Suivant les hagiographes de l’évéché de Nantes, Martin serait né à Nantes, au 6ème siècle, aurait été ordonné diacre par Saint Félix (513-583), aurait été archidiacre de Nantes, puis ermite, et enfin fondateur de l’abbaye de Vertou. Il serait mort en 601, le 23 octobre. On a de lui une vie latine par un moine de Vertou, de la fin du 9ème siècle, et son contenu n’a rien d’assuré.
Comme l’abbaye qu’il avait fondée était devenue bénédictine au 9ème siècle, puis avait été, au 12ème siècle, rattachée à l’abbaye poitevine de Saint Jouin de Marnes, le culte de St Martin de Vertou n’avait plus de promoteur en Bretagne.
Martin, patron d’Arzal et de Marzan
Dans ces conditions, il est remarquable que la paroisse d’Arzal, au diocèse de Vannes, l’ait pour patron. Comme Arzal, au départ, ne faisait qu’une paroisse avec Marzan, c’est la rive ouest de l’embouchure de la Vilaine qui est en cause (le patronage de Pierre et Paul, à Marzan, est évidemment une innovation tardive).
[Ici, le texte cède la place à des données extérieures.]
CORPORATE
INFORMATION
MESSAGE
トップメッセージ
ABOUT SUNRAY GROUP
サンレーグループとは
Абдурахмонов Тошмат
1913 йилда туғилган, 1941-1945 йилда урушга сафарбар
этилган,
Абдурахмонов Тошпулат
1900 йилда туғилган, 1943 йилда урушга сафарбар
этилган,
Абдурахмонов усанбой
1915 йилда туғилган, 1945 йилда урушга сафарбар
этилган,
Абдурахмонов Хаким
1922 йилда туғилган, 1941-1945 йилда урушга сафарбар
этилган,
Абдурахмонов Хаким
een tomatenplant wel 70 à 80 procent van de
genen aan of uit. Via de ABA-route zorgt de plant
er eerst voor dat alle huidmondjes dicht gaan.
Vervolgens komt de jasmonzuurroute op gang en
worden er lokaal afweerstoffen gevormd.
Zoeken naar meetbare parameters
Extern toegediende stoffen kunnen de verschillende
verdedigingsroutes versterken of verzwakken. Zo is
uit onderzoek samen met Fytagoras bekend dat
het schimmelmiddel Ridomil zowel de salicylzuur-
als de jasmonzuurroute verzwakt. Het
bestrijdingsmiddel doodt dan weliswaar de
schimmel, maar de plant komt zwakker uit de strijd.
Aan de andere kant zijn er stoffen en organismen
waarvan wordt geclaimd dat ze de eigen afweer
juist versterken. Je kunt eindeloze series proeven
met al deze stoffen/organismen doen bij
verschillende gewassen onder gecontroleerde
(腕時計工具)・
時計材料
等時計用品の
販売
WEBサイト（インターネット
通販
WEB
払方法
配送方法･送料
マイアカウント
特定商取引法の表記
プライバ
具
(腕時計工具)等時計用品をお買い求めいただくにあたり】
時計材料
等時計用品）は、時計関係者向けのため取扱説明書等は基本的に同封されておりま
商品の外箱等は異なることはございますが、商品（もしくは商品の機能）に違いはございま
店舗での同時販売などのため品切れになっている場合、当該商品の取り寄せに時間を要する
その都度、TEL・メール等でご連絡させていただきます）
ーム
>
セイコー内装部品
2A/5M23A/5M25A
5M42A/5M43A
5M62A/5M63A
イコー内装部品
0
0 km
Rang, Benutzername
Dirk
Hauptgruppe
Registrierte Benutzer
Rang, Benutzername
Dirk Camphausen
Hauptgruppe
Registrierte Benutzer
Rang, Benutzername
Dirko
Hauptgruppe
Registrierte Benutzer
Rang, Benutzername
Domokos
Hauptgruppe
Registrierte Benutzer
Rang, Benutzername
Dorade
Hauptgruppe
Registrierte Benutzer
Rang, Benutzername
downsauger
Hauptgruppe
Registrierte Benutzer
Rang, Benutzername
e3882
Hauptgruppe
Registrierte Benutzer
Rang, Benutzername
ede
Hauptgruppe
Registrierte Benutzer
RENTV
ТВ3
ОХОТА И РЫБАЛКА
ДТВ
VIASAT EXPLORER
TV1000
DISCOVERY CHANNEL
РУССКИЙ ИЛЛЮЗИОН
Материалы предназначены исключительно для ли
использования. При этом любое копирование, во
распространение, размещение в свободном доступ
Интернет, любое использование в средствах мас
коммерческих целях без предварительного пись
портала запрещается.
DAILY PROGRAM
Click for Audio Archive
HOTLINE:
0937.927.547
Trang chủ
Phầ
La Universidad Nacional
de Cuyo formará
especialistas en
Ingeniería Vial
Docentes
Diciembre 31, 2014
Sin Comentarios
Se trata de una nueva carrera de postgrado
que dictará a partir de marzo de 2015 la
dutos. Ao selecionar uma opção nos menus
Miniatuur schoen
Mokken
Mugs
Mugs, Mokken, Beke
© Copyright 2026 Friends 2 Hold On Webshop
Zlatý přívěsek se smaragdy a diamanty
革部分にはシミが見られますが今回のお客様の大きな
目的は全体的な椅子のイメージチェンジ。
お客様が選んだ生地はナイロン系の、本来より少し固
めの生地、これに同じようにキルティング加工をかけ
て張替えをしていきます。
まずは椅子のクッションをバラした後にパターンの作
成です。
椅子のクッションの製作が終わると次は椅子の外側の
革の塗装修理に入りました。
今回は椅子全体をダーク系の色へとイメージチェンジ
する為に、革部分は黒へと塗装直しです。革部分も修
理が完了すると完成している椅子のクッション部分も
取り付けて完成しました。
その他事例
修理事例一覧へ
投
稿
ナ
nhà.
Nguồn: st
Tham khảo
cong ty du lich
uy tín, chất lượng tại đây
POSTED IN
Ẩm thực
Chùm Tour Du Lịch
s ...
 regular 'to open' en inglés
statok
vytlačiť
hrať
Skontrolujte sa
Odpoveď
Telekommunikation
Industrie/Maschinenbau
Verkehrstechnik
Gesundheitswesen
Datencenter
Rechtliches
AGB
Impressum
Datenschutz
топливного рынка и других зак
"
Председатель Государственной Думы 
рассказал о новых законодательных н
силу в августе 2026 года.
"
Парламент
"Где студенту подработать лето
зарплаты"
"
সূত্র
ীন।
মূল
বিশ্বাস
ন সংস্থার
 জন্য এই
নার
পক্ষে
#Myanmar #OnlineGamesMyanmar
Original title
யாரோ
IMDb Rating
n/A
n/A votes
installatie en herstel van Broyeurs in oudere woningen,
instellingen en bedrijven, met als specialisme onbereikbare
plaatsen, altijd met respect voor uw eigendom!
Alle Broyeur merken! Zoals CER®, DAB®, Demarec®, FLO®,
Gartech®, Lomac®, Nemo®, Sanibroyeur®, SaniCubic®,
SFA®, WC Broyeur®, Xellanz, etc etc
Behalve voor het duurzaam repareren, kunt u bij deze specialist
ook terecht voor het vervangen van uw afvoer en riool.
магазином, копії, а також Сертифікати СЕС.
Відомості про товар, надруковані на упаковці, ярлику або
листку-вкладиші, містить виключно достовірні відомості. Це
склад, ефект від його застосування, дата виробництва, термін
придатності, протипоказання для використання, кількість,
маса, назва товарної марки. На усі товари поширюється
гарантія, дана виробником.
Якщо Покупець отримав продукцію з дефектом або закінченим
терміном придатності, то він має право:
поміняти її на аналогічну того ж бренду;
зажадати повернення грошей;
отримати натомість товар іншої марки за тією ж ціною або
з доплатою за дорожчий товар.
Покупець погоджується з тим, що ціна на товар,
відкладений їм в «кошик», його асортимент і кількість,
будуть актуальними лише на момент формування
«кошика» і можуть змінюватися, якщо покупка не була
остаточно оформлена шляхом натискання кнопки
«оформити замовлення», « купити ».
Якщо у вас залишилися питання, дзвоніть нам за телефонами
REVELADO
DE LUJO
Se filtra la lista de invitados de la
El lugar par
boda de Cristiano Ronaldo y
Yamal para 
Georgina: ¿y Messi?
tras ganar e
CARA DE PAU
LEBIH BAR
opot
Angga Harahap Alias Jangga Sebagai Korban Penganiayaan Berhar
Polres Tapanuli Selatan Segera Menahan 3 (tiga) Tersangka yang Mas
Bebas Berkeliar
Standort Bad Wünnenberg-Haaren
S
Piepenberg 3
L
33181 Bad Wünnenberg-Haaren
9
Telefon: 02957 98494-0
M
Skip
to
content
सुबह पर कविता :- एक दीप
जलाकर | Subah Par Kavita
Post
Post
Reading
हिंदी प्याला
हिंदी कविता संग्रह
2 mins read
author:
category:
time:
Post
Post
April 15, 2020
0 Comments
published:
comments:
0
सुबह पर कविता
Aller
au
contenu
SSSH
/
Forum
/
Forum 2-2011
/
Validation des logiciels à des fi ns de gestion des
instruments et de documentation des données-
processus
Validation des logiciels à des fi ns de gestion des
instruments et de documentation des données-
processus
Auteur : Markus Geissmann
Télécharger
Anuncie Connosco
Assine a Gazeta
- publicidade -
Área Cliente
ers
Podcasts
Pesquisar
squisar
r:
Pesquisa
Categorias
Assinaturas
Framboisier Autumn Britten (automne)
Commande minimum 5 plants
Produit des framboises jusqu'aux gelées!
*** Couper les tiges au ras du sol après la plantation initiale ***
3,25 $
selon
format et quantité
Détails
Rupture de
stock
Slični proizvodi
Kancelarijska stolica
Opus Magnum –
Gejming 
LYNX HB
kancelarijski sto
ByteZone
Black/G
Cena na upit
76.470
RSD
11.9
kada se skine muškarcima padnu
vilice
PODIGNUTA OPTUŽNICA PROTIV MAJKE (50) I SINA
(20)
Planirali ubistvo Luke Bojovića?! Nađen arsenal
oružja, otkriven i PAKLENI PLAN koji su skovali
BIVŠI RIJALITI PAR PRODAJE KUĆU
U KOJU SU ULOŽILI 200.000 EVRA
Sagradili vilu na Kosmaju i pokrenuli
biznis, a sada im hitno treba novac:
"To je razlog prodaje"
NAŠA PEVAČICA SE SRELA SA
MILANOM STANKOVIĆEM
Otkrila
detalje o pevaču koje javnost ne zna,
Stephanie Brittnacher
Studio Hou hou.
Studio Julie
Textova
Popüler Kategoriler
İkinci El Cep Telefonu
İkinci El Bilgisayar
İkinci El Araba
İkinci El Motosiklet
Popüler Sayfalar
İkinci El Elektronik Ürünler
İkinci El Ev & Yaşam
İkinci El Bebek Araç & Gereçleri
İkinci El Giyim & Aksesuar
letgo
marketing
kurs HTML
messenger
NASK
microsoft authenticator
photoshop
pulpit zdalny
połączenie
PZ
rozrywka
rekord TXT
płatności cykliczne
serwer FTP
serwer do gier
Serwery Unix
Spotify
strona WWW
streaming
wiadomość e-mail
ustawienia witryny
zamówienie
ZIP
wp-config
Marzan était écrit Plebs Marzin, Plebs Marsen en 895, et Arzal était écrit Arsal en 1089. On sait qu’en Basse-Vilaine le th du vieux-breton était souvent écrit s (Loth, Chrest. 102). Arzal est donc le nom breton issu du vieux celtique * Artogalos « qui a la vigueur de l’ours » et Marzan en est donc un hypocoristique (forme familière), composé de *Mo-arto-agnos. Il va de soi qu’un latinisateur ne pouvait manquer d’un faire un Martinus.
Arzal et Bernard
La rive de l’embouchure de la Vilaine, à l’opposé de Marzan, est aujourd’hui la commune de la Roche-Bernard, qui doit son nom à un fondateur scandinave du nom de Bjarnhardr, c’est-à-dire « ours fort », autrement dit la traduction de *Artogalos en norois. On y verra d’autant moins l’effet du hasard que la Roche-Bernard est une subdivision de l’ancienne paroisse de Missillac, au 12ème siècle Mirsillac, alias Mersillac en 1419. Ce nom est évidemment dérivé du même radical que Marzan : *Mo-arthal-iac (v.OGBA p157). De la même paroisse primitive faisait partie Saint-Dolay où un village se nomme Martinais (*Martinâcum). Ajoutons à cela que le quartier du château-fort de La Roche est connu sous le nom de Ruicard, qui doit remonter à *An Chruc-arth « la hauteur de l’ours ». Sur quelques 25 kilomètres, à cheval sur la Basse-Vilaine, s’étendait donc le patronage de Saint Arthal.
Etendue du patronage
Il faut y ajouter que le nom d’Arzon, tête de la presqu’île de Rhuys, est aussi un dérivé de arth « ours », à 6 kilomètres de l’île d‘Arz, même nom, tandis que Sarzeau, *Sarthaw, s’explique au mieux par un S– préfixé ( comme dans Scaër, Skrignac) et un dérivé *Art-awos. Saint-Martin-sur-Oust est à 23 kilomètres de Marzan et doit appartenir à cette famille de noms, et c’est sans doute Martin de Vertou qui était le patron primitif de la frairie de Gravessac en Avessac et l’éponyme de Lanarhan (*Lann-Arthan) en Noyal-Muzillac (à 10 kilomètres d‘Arzal). Au sud de la Loire, Arthon, nom identique à Arzon, est à 36 kilomètres de Vertou et à 27 kilomètres de Pont-Saint-Martin.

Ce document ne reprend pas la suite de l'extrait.